%%
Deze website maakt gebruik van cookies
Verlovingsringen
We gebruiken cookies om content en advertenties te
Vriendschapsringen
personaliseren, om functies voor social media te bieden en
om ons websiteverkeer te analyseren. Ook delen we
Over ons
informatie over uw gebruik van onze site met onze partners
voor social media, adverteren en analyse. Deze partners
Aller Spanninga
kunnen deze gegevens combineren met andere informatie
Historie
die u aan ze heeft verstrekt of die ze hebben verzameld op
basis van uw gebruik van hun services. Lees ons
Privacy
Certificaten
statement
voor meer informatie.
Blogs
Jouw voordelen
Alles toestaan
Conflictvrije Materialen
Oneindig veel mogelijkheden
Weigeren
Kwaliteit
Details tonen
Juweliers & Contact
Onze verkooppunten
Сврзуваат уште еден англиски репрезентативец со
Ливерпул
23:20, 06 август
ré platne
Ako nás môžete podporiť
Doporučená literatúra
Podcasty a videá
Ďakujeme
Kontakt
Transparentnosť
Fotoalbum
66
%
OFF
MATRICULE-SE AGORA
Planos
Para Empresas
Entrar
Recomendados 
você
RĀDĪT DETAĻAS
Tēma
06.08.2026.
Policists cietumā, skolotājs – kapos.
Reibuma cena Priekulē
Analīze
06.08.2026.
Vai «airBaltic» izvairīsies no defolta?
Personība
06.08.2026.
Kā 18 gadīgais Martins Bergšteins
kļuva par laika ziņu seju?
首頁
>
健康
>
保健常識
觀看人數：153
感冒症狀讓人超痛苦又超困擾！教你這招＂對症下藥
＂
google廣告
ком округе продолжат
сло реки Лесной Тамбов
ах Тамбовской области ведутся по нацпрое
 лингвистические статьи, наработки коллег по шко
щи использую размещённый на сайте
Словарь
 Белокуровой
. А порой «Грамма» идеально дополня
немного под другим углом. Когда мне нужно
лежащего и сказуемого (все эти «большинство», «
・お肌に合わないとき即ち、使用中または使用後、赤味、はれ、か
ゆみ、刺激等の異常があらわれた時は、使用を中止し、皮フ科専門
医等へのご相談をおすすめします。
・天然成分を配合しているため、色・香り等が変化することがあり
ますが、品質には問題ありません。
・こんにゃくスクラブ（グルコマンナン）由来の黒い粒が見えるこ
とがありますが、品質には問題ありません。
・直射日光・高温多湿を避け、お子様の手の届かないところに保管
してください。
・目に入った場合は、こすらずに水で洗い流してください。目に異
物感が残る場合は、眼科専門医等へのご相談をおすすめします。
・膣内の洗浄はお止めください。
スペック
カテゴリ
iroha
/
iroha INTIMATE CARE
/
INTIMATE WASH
%%
■ What you have to do: Restate word for word only the lines running from the beginning of the data to the line holding "voor social media, adverteren", both included.

■ Written solution:
Deze website maakt gebruik van cookies
Verlovingsringen
We gebruiken cookies om content en advertenties te
Vriendschapsringen
personaliseren, om functies voor social media te bieden en
om ons websiteverkeer te analyseren. Ook delen we
Over ons
informatie over uw gebruik van onze site met onze partners
voor social media, adverteren en analyse. Deze partners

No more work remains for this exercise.